#### TASK DETAILS:
Transcribe exactly the lines from the first line of the records through the line containing "doch etwas schneller geht.", and leave out every picture.

#### RECORD EXTRACTS:
====

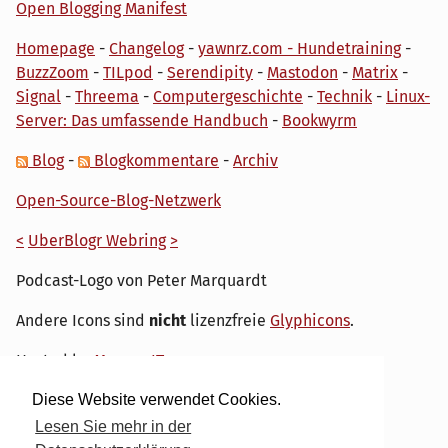
Open Blogging Manifest
Homepage
-
Changelog
-
yawnrz.com - Hundetraining
-
BuzzZoom
-
TILpod
-
Serendipity
-
Mastodon
-
Matrix
-
Signal
-
Threema
-
Computergeschichte
-
Technik
-
Linux-
Server: Das umfassende Handbuch
-
Bookwyrm
Blog
-
Blogkommentare
-
Archiv
Open-Source-Blog-Netzwerk
<
UberBlogr Webring
>
Podcast-Logo von Peter Marquardt
Andere Icons sind
nicht
lizenzfreie
Glyphicons
.
Hosted by
My own IT.
Diese Website verwendet Cookies.
Lesen Sie mehr in der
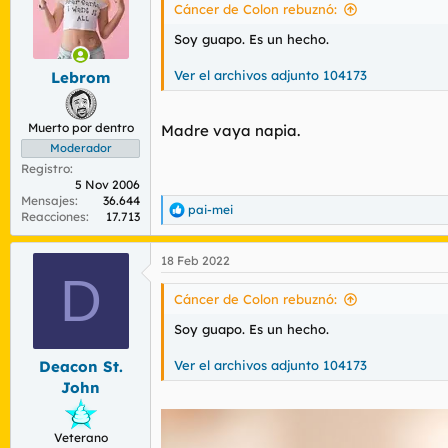
i
Cáncer de Colon rebuznó:
o
n
Soy guapo. Es un hecho.
e
s
Ver el archivos adjunto 104173
Lebrom
:
Muerto por dentro
Madre vaya napia.
Moderador
Registro
5 Nov 2006
Mensajes
36.644
pai-mei
R
Reacciones
17.713
e
a
18 Feb 2022
c
D
c
i
Cáncer de Colon rebuznó:
o
n
Soy guapo. Es un hecho.
e
s
Ver el archivos adjunto 104173
Deacon St.
:
John
Veterano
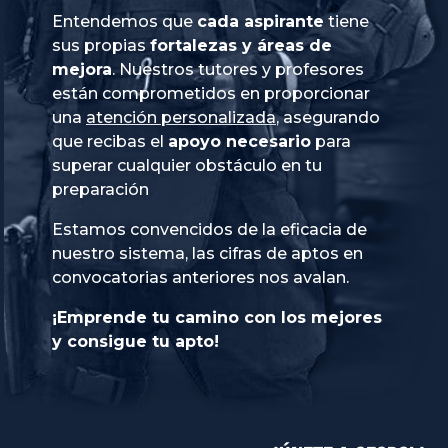
Entendemos que
cada aspirante
tiene
sus propias
fortalezas y áreas de
mejora
. Nuestros tutores y profesores
están comprometidos en proporcionar
una
atención personalizada
, asegurando
que recibas el
apoyo necesario
para
superar cualquier obstáculo en tu
preparación
Estamos convencidos de la eficacia de
nuestro sistema, las cifras de aptos en
convocatorias anteriores nos avalan.
¡Emprende tu camino con los mejores
y consigue tu apto!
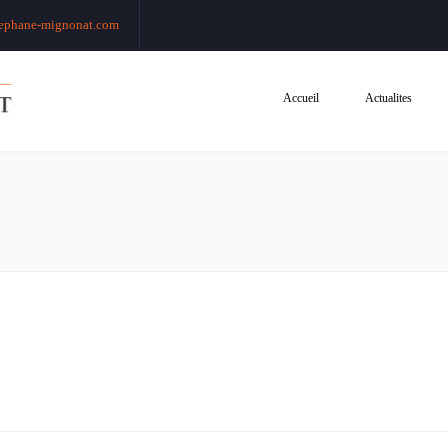
ephane-mignonat.com
Accueil
Actualites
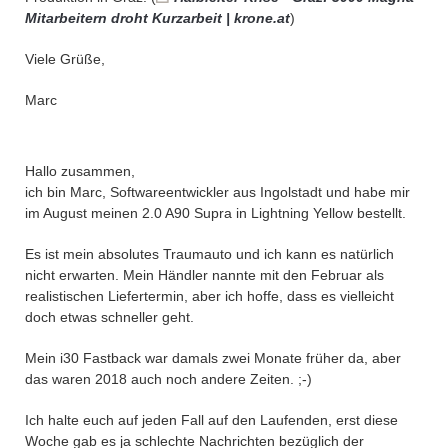
Mitarbeitern droht Kurzarbeit | krone.at
)
Viele Grüße,
Marc
Hallo zusammen,
ich bin Marc, Softwareentwickler aus Ingolstadt und habe mir
im August meinen 2.0 A90 Supra in Lightning Yellow bestellt.
Es ist mein absolutes Traumauto und ich kann es natürlich
nicht erwarten. Mein Händler nannte mit den Februar als
realistischen Liefertermin, aber ich hoffe, dass es vielleicht
doch etwas schneller geht.
Mein i30 Fastback war damals zwei Monate früher da, aber
das waren 2018 auch noch andere Zeiten. ;-)
Ich halte euch auf jeden Fall auf den Laufenden, erst diese
Woche gab es ja schlechte Nachrichten bezüglich der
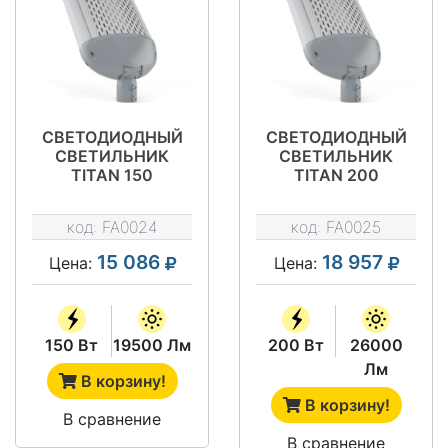
СВЕТОДИОДНЫЙ
СВЕТОДИОДНЫЙ
СВЕТИЛЬНИК
СВЕТИЛЬНИК
TITAN 150
TITAN 200
код:
FA0024
код:
FA0025
15 086
18 957
Цена:
Цена:
150 Вт
19500 Лм
200 Вт
26000
Лм
В корзину!
В корзину!
В сравнение
В сравнение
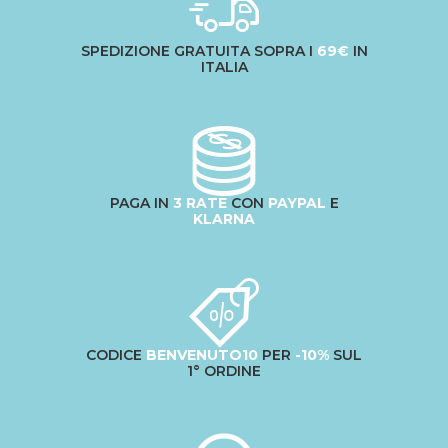
SPEDIZIONE GRATUITA SOPRA I
69€
IN
ITALIA
PAGA IN
3 RATE
CON
PAYPAL
E
KLARNA
CODICE
BENVENUTO10
PER
-10%
SUL
1° ORDINE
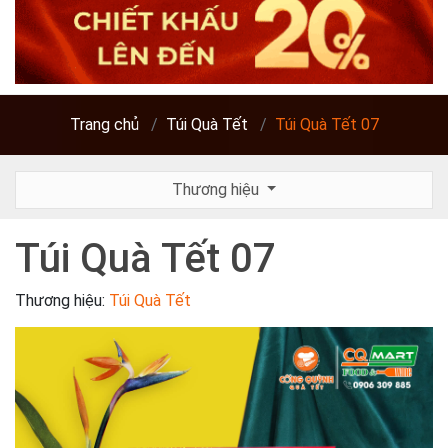
Trang chủ
Túi Quà Tết
Túi Quà Tết 07
Thương hiệu
Túi Quà Tết 07
Thương hiệu:
Túi Quà Tết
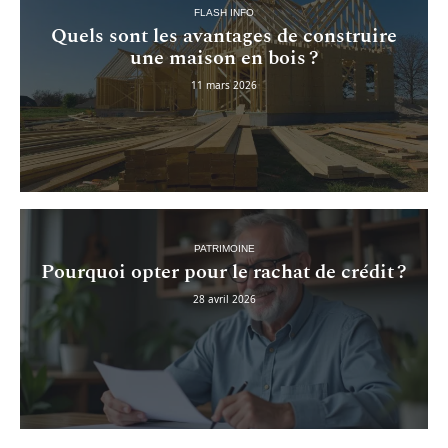
FLASH INFO
Quels sont les avantages de construire
une maison en bois ?
11 mars 2026
PATRIMOINE
Pourquoi opter pour le rachat de crédit ?
28 avril 2026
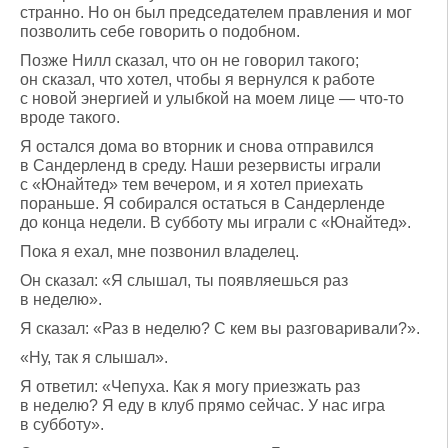
странно. Но он был председателем правления и мог
позволить себе говорить о подобном.
Позже Нилл сказал, что он не говорил такого;
он сказал, что хотел, чтобы я вернулся к работе
с новой энергией и улыбкой на моем лице — что-то
вроде такого.
Я остался дома во вторник и снова отправился
в Сандерленд в среду. Наши резервисты играли
с «Юнайтед» тем вечером, и я хотел приехать
пораньше. Я собирался остаться в Сандерленде
до конца недели. В субботу мы играли с «Юнайтед».
Пока я ехал, мне позвонил владелец.
Он сказал: «Я слышал, ты появляешься раз
в неделю».
Я сказал: «Раз в неделю? С кем вы разговаривали?».
«Ну, так я слышал».
Я ответил: «Чепуха. Как я могу приезжать раз
в неделю? Я еду в клуб прямо сейчас. У нас игра
в субботу».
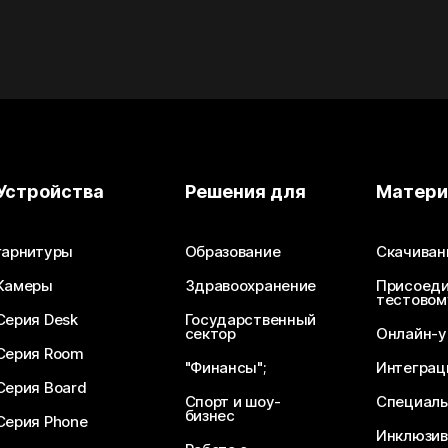
Устройства
Решения для
Матер
гарнитуры
Образование
Скачиван
Камеры
Здравоохранение
Присоеди
тестовом
Серия Desk
Государственный
сектор
Онлайн-у
Серия Room
"Финансы";
Интеграц
Серия Board
Спорт и шоу-
Специаль
бизнес
Серия Phone
Инклюзив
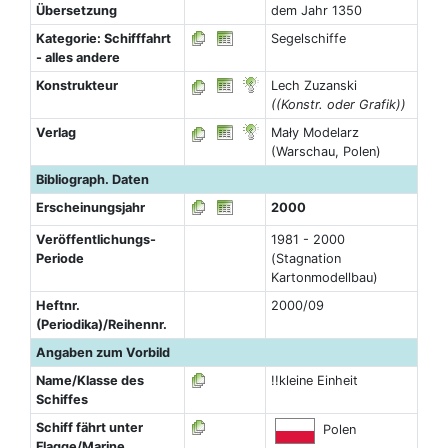
Übersetzung
dem Jahr 1350
Kategorie: Schifffahrt
Segelschiffe
- alles andere
Konstrukteur
Lech Zuzanski
((Konstr. oder Grafik))
Verlag
Mały Modelarz
(Warschau, Polen)
Bibliograph. Daten
Erscheinungsjahr
2000
Veröffentlichungs-
1981 - 2000
Periode
(Stagnation
Kartonmodellbau)
Heftnr.
2000/09
(Periodika)/Reihennr.
Angaben zum Vorbild
Name/Klasse des
!!kleine Einheit
Schiffes
Schiff fährt unter
Polen
Flagge/Marine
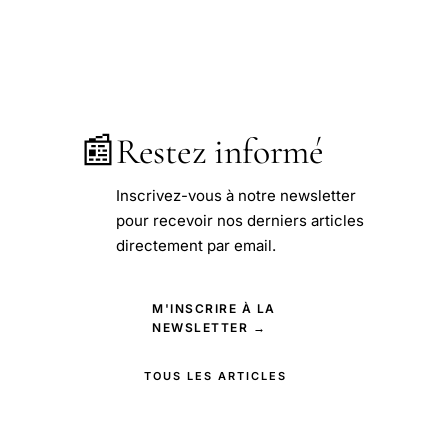
📰
Restez informé
Inscrivez-vous à notre newsletter
pour recevoir nos derniers articles
directement par email.
M'INSCRIRE À LA
NEWSLETTER →
TOUS LES ARTICLES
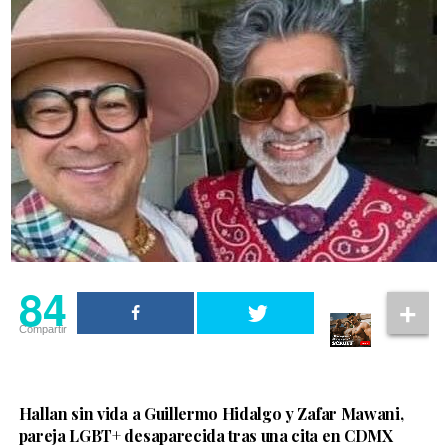
84
Compartir
Hallan sin vida a Guillermo Hidalgo y Zafar Mawani,
pareja LGBT+ desaparecida tras una cita en CDMX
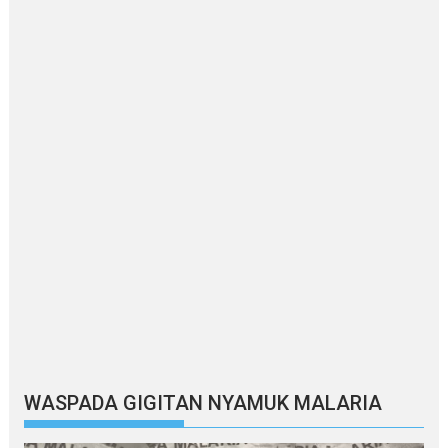
WASPADA GIGITAN NYAMUK MALARIA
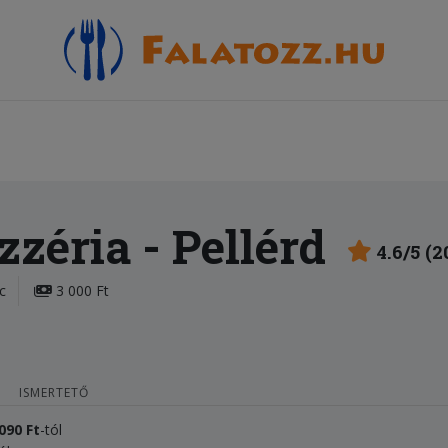
izzéria
- Pellérd
4.6/5 (2
c
3 000 Ft
ISMERTETŐ
 090
Ft
-tól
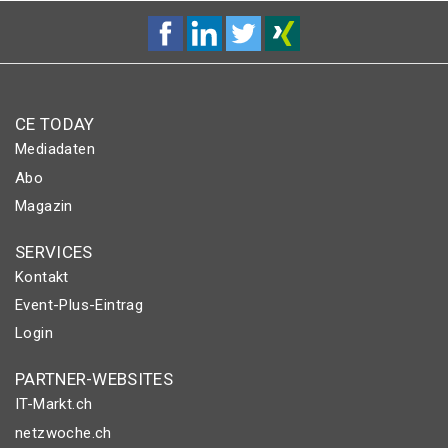
CE TODAY
Mediadaten
Abo
Magazin
SERVICES
Kontakt
Event-Plus-Eintrag
Login
PARTNER-WEBSITES
IT-Markt.ch
netzwoche.ch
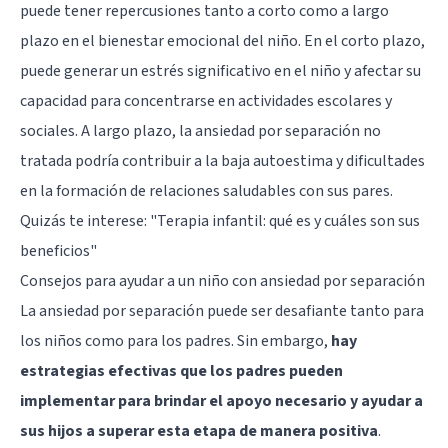
puede tener repercusiones tanto a corto como a largo
plazo en el bienestar emocional del niño. En el corto plazo,
puede generar un estrés significativo en el niño y afectar su
capacidad para concentrarse en actividades escolares y
sociales. A largo plazo, la ansiedad por separación no
tratada podría contribuir a la baja autoestima y dificultades
en la formación de relaciones saludables con sus pares.
Quizás te interese:
"Terapia infantil: qué es y cuáles son sus
beneficios"
Consejos para ayudar a un niño con ansiedad por separación
La ansiedad por separación puede ser desafiante tanto para
los niños como para los padres. Sin embargo,
hay
estrategias efectivas que los padres pueden
implementar para brindar el apoyo necesario y ayudar a
sus hijos a superar esta etapa de manera positiva
.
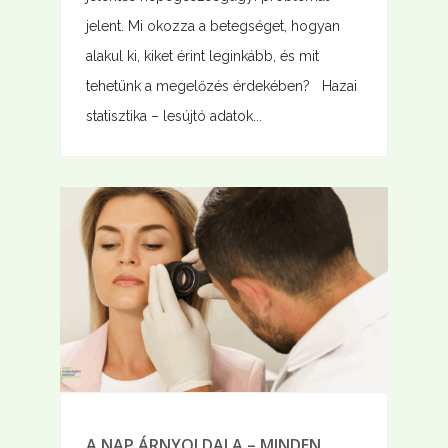
jelent. Mi okozza a betegséget, hogyan
alakul ki, kiket érint leginkább, és mit
tehetünk a megelőzés érdekében? Hazai
statisztika – lesújtó adatok...
A NAP ÁRNYOLDALA – MINDEN,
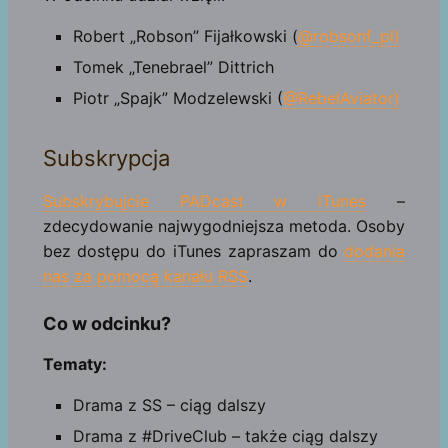
Robert „Robson” Fijałkowski (
@robsonf_pl)
Tomek „Tenebrael” Dittrich
Piotr „Spajk” Modzelewski (
@RebelAviator)
Subskrypcja
Subskrybujcie PADcast w iTunes
–
zdecydowanie najwygodniejsza metoda. Osoby
bez dostępu do iTunes zapraszam do
dodania
nas za pomocą kanału RSS
.
Co w odcinku?
Tematy:
Drama z SS – ciąg dalszy
Drama z #DriveClub – także ciąg dalszy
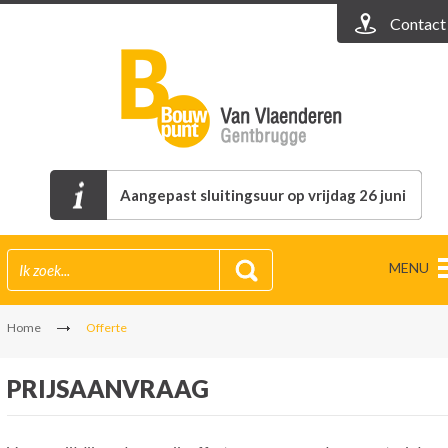
Contact
Aangepast sluitingsuur op vrijdag 26 juni
MENU
Home
Offerte
PRIJSAANVRAAG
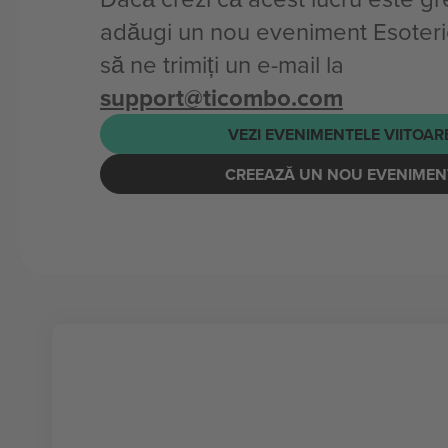
adăugi un nou eveniment Esoteric
să ne trimiți un e-mail la
support@ticombo.com
VEZI EVENIMENTELE VIITOAR
CREEAZĂ UN NOU EVENIMEN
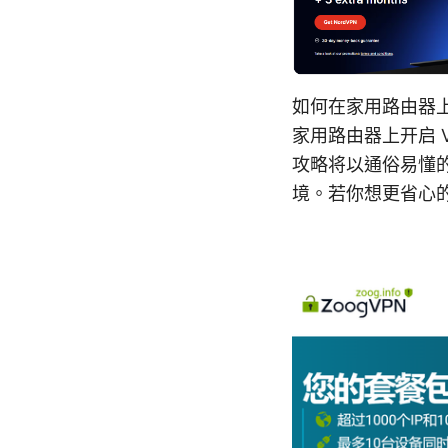
如何在家用路由器上
家用路由器上开启 
攻略将以通俗易懂的
境。若你想更省心的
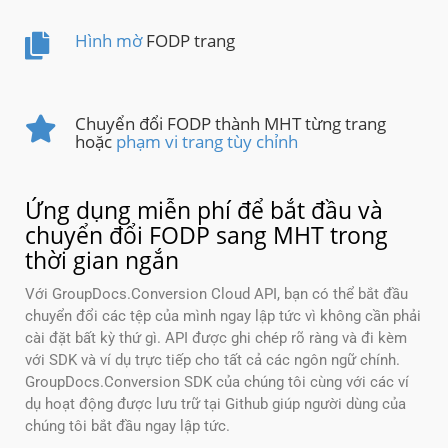
Hình mờ
FODP trang
Chuyển đổi FODP thành MHT từng trang
hoặc
phạm vi trang tùy chỉnh
Ứng dụng miễn phí để bắt đầu và
chuyển đổi FODP sang MHT trong
thời gian ngắn
Với GroupDocs.Conversion Cloud API, bạn có thể bắt đầu
chuyển đổi các tệp của mình ngay lập tức vì không cần phải
cài đặt bất kỳ thứ gì. API được ghi chép rõ ràng và đi kèm
với SDK và ví dụ trực tiếp cho tất cả các ngôn ngữ chính.
GroupDocs.Conversion SDK của chúng tôi cùng với các ví
dụ hoạt động được lưu trữ tại Github giúp người dùng của
chúng tôi bắt đầu ngay lập tức.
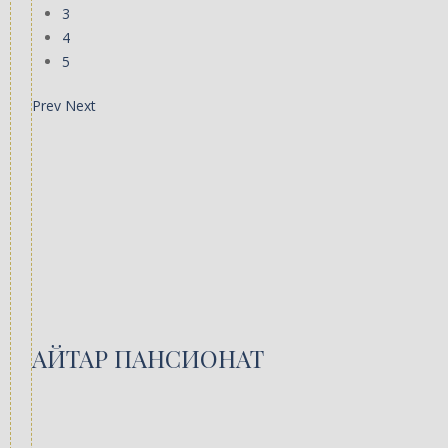
3
4
5
Prev
Next
АЙТАР ПАНСИОНАТ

====

#### RESPONSE:
Open Blogging Manifest
Homepage
-
Changelog
-
yawnrz.com - Hundetraining
-
BuzzZoom
-
TILpod
-
Serendipity
-
Mastodon
-
Matrix
-
Signal
-
Threema
-
Computergeschichte
-
Technik
-
Linux-
Server: Das umfassende Handbuch
-
Bookwyrm
Blog
-
Blogkommentare
-
Archiv
Open-Source-Blog-Netzwerk
<
UberBlogr Webring
>
Podcast-Logo von Peter Marquardt
Andere Icons sind
nicht
lizenzfreie
Glyphicons
.
Hosted by
My own IT.
Diese Website verwendet Cookies.
Lesen Sie mehr in der
i
Cáncer de Colon rebuznó:
o
n
Soy guapo. Es un hecho.
e
s
Ver el archivos adjunto 104173
Lebrom
:
Muerto por dentro
Madre vaya napia.
Moderador
Registro
5 Nov 2006
Mensajes
36.644
pai-mei
R
Reacciones
17.713
e
a
18 Feb 2022
c
D
c
i
Cáncer de Colon rebuznó:
o
n
Soy guapo. Es un hecho.
e
s
Ver el archivos adjunto 104173
Deacon St.
:
John
Veterano
Entendemos que
cada aspirante
tiene
sus propias
fortalezas y áreas de
mejora
. Nuestros tutores y profesores
están comprometidos en proporcionar
una
atención personalizada
, asegurando
que recibas el
apoyo necesario
para
superar cualquier obstáculo en tu
preparación
Estamos convencidos de la eficacia de
nuestro sistema, las cifras de aptos en
convocatorias anteriores nos avalan.
¡Emprende tu camino con los mejores
y consigue tu apto!
ephane-mignonat.com
Accueil
Actualites
Mitarbeitern droht Kurzarbeit | krone.at
)
Viele Grüße,
Marc
Hallo zusammen,
ich bin Marc, Softwareentwickler aus Ingolstadt und habe mir
im August meinen 2.0 A90 Supra in Lightning Yellow bestellt.
Es ist mein absolutes Traumauto und ich kann es natürlich
nicht erwarten. Mein Händler nannte mit den Februar als
realistischen Liefertermin, aber ich hoffe, dass es vielleicht
doch etwas schneller geht.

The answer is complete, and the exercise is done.